Despite the high concentrations of vitriol being spewed from all sides during this past election season, I was at least lucky enough to have developed a new hobby over the past two months or so to help keep my mind off the insanity. Well, I say new, but really the only new part is that now I feel legitimate about it – shamelessly browsing lacy dresses and DIY wedding sites.
You see, I recently got engaged.
As excited as I am still, now that the initial fever has died down, I am struck by how lucky I am to have a fiancé who is male and a family who loves and accepts him. In case you haven’t guessed, I’m not very conservative. My family, however, is. His family is even more so. We’ve joked that we’re lucky we’re both straight and white, but really, the struggles that so many couples have to go through just to be accepted together are no laughing matter.
It is therefore with great pride that I salute the citizens of Maine, Maryland and Washington state who made the right and respectful choice on Nov. 6 and voted yes on their states' referendums to allow same-sex marriage. They bring the total number of states that allow gay marriage up to nine - still a sad minority, but definitely a step in the right direction. I am encouraged by this progress and I eagerly anticipate the photos of happy newlyweds in front of Washington county courthouses that are sure to appear all over the web on Dec. 9 – the first day that one of those three states will allow same-sex couples to legally marry. Other than pictures of baby animals, there are few things I know of that can so move human hearts on the internet than photos of couples in love.
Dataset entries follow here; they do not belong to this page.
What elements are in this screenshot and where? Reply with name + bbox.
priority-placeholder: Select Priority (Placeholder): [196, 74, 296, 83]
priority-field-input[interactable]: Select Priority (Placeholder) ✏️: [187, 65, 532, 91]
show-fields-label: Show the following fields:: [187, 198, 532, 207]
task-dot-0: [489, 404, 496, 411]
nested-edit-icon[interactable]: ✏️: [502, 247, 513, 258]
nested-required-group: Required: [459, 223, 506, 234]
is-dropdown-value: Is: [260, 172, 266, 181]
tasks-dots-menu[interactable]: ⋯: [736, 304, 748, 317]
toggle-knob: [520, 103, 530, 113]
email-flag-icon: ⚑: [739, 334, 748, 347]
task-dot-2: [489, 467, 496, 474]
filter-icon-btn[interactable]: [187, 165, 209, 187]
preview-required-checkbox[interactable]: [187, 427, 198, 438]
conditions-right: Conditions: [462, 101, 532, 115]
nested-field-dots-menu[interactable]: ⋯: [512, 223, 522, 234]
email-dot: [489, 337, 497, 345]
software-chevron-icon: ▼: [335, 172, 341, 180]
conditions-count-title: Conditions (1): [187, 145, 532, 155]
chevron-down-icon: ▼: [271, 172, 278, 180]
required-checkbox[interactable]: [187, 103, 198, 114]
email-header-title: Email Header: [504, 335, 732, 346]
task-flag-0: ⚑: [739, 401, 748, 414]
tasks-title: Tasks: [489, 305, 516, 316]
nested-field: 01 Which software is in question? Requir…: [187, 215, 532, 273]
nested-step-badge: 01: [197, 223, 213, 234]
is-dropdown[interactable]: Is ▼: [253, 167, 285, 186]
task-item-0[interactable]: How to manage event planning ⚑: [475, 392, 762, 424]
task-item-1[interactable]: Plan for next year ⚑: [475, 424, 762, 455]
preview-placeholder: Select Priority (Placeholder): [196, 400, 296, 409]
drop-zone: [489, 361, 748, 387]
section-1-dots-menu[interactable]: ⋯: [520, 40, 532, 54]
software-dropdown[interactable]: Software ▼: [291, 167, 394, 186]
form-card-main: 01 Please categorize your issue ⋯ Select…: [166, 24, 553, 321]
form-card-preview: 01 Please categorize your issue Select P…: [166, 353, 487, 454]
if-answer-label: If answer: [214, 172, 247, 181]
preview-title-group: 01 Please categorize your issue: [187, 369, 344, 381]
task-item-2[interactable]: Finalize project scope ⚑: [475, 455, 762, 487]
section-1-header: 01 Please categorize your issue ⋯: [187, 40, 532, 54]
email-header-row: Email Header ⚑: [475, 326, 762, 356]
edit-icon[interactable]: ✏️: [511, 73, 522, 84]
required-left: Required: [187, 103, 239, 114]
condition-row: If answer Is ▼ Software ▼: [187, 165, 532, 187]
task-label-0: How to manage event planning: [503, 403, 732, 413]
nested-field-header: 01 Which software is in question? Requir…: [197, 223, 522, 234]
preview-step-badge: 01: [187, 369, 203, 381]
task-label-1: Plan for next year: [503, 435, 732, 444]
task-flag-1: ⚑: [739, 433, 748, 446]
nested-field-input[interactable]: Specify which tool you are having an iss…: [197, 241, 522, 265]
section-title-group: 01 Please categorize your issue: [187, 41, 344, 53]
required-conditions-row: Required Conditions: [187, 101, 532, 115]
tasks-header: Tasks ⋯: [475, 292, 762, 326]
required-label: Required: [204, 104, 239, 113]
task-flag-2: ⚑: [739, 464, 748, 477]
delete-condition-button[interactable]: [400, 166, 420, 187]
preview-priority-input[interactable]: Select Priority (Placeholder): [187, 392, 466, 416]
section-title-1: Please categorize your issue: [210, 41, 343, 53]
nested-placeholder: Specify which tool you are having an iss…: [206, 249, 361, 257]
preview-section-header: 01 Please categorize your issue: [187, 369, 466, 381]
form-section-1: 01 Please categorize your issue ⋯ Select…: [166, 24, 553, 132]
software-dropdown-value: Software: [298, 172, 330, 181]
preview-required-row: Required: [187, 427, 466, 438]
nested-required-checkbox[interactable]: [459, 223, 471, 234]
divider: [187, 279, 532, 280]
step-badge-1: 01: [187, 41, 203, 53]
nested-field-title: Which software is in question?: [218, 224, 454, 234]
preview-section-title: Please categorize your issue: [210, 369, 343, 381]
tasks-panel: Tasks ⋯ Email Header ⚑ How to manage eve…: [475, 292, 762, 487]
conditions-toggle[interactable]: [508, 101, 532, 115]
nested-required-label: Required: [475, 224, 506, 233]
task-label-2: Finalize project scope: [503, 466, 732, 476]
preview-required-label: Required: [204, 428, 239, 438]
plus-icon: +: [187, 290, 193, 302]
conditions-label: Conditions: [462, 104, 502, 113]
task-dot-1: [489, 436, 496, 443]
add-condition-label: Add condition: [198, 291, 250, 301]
I can only hope that those who voted no on the referendums will see the same joy and rightness in those sure-to-come shots that the rest of us do.
What I think many opponents of same-sex marriage fail to realize is that, just as in most American heterosexual marriages, the vows of marriage between two same-sex partners are not undertaken lightly. Gay couples do not want to get married just to prove a point or to anger the religious right; they want to get married because they just want to be able to spend their life with the person that they love. They just want to enjoy the same legal and social rights as any other married couple.
I have to pause and think about how my emotions, my reactions to my engagement would differ had one or both of our families disapproved. Had we been shunned, disowned, criticized. How devastatingly cruel it would have felt to receive rejection from those from whom we expected affection and love. A person would not put him or her self through that kind of treatment from family and friends on a whim. No one chooses to be rejected. No one chooses to be gay.
It boils down, I think, to an issue of respect. Families who reject their son, daughter, brother, sister, friend on the basis that he or she dares to love someone of the same sex is showing a disturbing lack of respect for that person as an individual, based, all too often, on preconceived black and white misconceptions stemming from a fundamentalist religious bias. Too often I have heard those around me say that they are opposed to gay marriage because the bible "speaks against it." The very same text also speaks against getting tattoos, shaving your head, rounding the edges of your beards or wearing clothing made from two different fibers. If you take a step back and really look at the issue, opposition to gay marriage based on ancient parchment scribblings becomes rather ridiculous.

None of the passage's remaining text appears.